Ryan Borgwardt received an 89-day sentence this week after the August 2024 incident where he orchestrated his own drowning, leaving his wife and three children to meet a woman in the Eastern European nation of Georgia.
“His entire plan to fake his death and devastate his family, in order to serve his own selfish desires, hinged on him supposedly dying in the lake and selling his death to the world,” stated Green Lake County District Attorney Gerise LaSpisa prior to the sentencing.
Investigators reached out to Borgwardt in November, persuading him to return to the U.S. in December. He surrendered and faced charges for obstructing the search for his supposed body. Four months later, his wife of 22 years divorced him, as reported by the Associated Press.

A booking photo of Ryan Borgwardt (Green Lake County Sheriff’s Office via AP)
After attending church with his family on August 11, 2024, Borgwardt allegedly confessed to investigators that he drove to Green Lake, about 50 miles from his residence and located 100 miles northwest of Milwaukee, selected because it’s the deepest lake in Wisconsin. He went to the center of the lake in his kayak and overturned it, authorities stated.

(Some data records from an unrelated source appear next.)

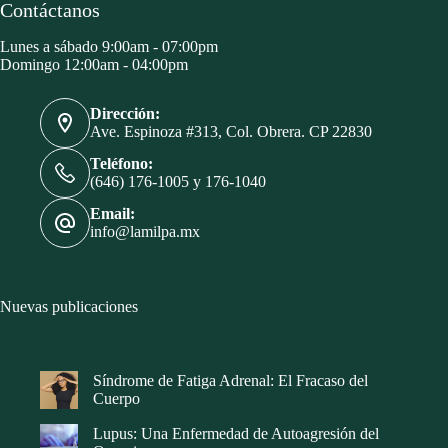
Contáctanos
Lunes a sábado 9:00am - 07:00pm
Domingo 12:00am - 04:00pm
Dirección:
Ave. Espinoza #313, Col. Obrera. CP 22830
Teléfono:
(646) 176-1005 y 176-1040
Email:
info@lamilpa.mx
Nuevas publicaciones
Síndrome de Fatiga Adrenal: El Fracaso del
Cuerpo
Lupus: Una Enfermedad de Autoagresión del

Borgwardt then paddled back to the shore in an inflatable raft he had brought and submerged his cellphone and ID in the lake. After attempting to erase his muddy footprints, Borgwardt reportedly rode away on a bicycle he had hidden nearby.
After riding for 70 miles, he said, he caught a bus from Madison, Wisconsin, to Toronto, Canada. From there, he caught a flight to Paris and then an unnamed Asian country before he traveled to Georgia.
Borgwardt told investigators that a woman picked him up, and they spent several days in a hotel before he took up residency in Georgia, according to a criminal complaint.
LaSpisa said Borgwardt took out a life insurance policy, applied for a replacement passport and reversed his vasectomy before faking his death to meet a woman he met online just months earlier.

A view of Green Lake in Wisconsin, where prosecutors said the fake drowning happened. (Google Maps)
“The defendant did not count on the determination and dedication of our law enforcement,” LaSpisa added.